Não há volta a dar. Perdidas as eleições, o discurso de esquerda passa, como um instrumento de precisão dotado de vida própria, à desqualificação dos adversários políticos com base no progressismo. Desta vez, a causa ocasional foi um logótipo e, depois, um livro.  Em ambos os casos, está bem de ver, tratou-se de um retrocesso histórico, um atropelo às conquistas civilizacionais, uma recaída nas trevas. As acusações declinam-se no plural mas resumem-se no singular: a História tem um sentido. Um sentido que esse discurso entende como constitutivo e não regulativo. Assim sendo, o curso do mundo segue um plano autónomo, definido previamente. A contradição é evidente. A acção política é acção se, e só se, contribuir para a realização desse sentido que, desse modo, deixa de ser autónomo e passa a ser uma escolha política como as demais. É, aliás, a única maneira de agir politicamente e não se remeter ao quietismo. É também a única maneira de reclamar mérito na acção. Desse modo, salvaguardam-se duas coisas: o sentido da História e a acção política, mas isoladamente, escamoteando a incompatibilidade radical dos dois termos. É um conhecido truque de ventriloquismo. O discurso de esquerda apresenta-se como o boneco que o sentido da História faz falar, sempre e de cada vez que é preciso subtrair as escolhas e as propostas à discussão racional, isto é, à discussão que aceita a existência de razão nos outros.

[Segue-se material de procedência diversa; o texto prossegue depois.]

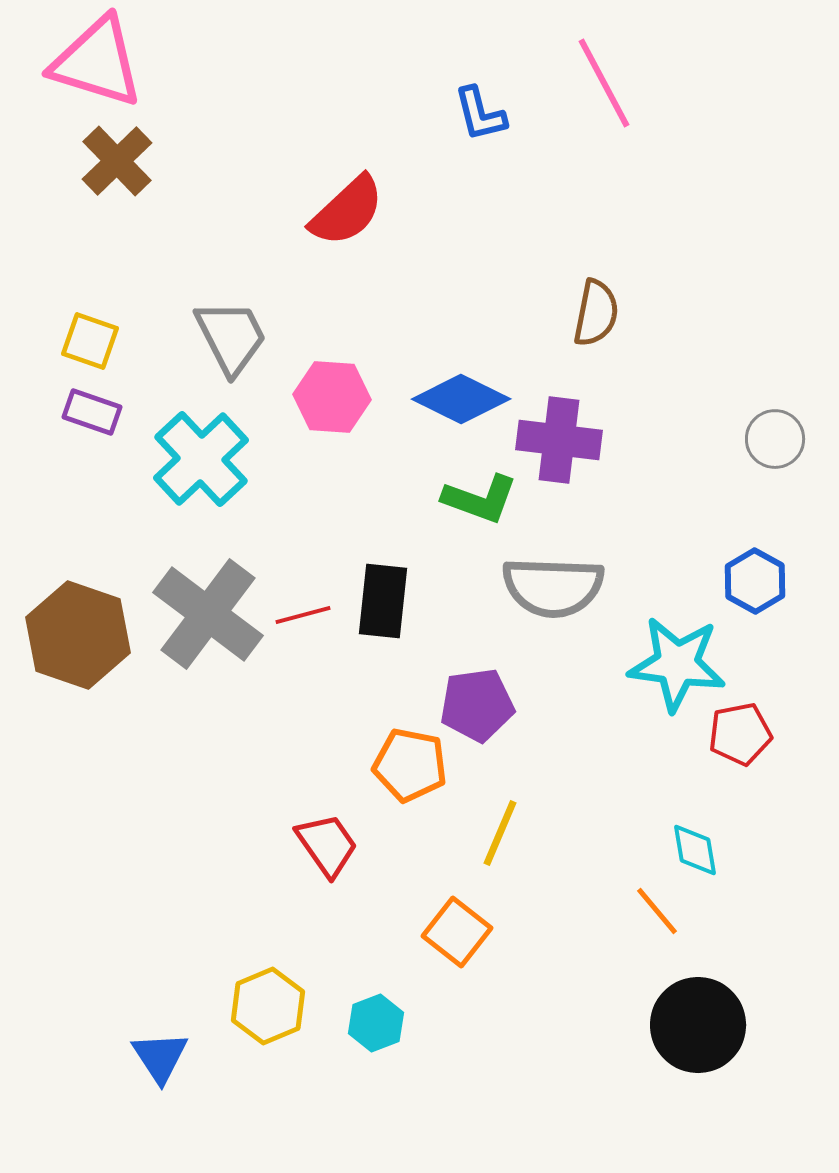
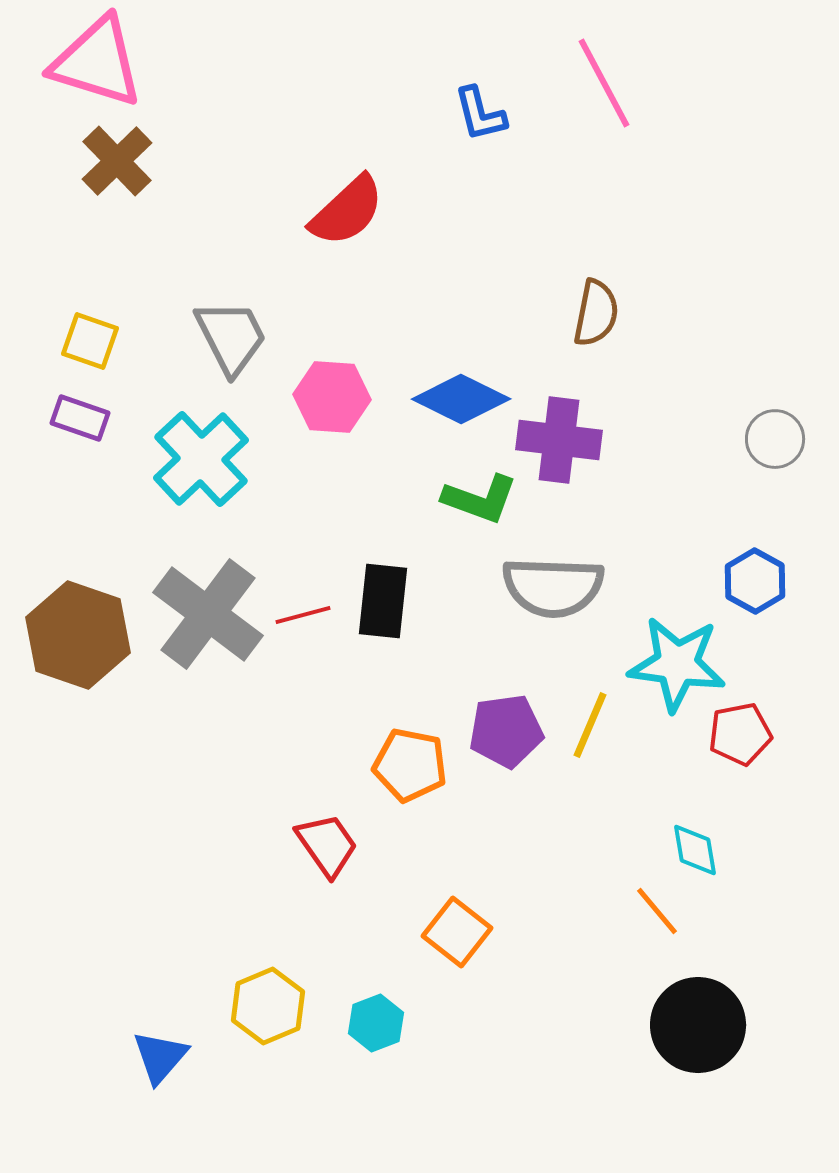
purple rectangle: moved 12 px left, 6 px down
purple pentagon: moved 29 px right, 26 px down
yellow line: moved 90 px right, 108 px up
blue triangle: rotated 14 degrees clockwise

Desta forma, esse discurso naturaliza o sentido e revela-se incapaz de diálogo, uma vez que se nega – na aparência – como sujeito autónomo e, por isso, político, e recusa ao outro – na realidade – o reconhecimento da sua qualidade de sujeito. Despolitiza-se assim a coisa pública, ao arredar dela o pluralismo de opiniões e o compromisso entre as diferentes propostas que a acção requer. Não há, no entanto, simetria na objectivação do curso da História e da marcha do progresso que deles faz uma sucessão cega e irracional.

O discurso de esquerda pretende herdar e tomar para si a característica essencial do sentido autonomizado: a sua validade eterna; e, como representante desse sentido, é ungido em toda a sua glória pelo facto de o representar. No deserto só ali há a água da vida. Mas tal como o espírito sopra onde quer, também o sentido da história desce sobre quem quer. Os que não foram bafejados por ele são de raiz alheios à racionalidade e mera quantité négligeable. Nesse modo de pensar, à partida não podem sequer aceder ao estatuto de inimigos a combater. Despersonalização e despolitização acabam sempre por se darem as mãos. O passo seguinte, inevitável, é erradicar toda e qualquer manifestação da interioridade humana indominável, ou seja, toda a expressão simbólica, seja ela a palavra ou a imagem. Por isso, politicamente, os sequazes desse discurso comportam-se como jívaros: procuram cabeças para reduzir. E encontraram-nas. Num logótipo e num livro.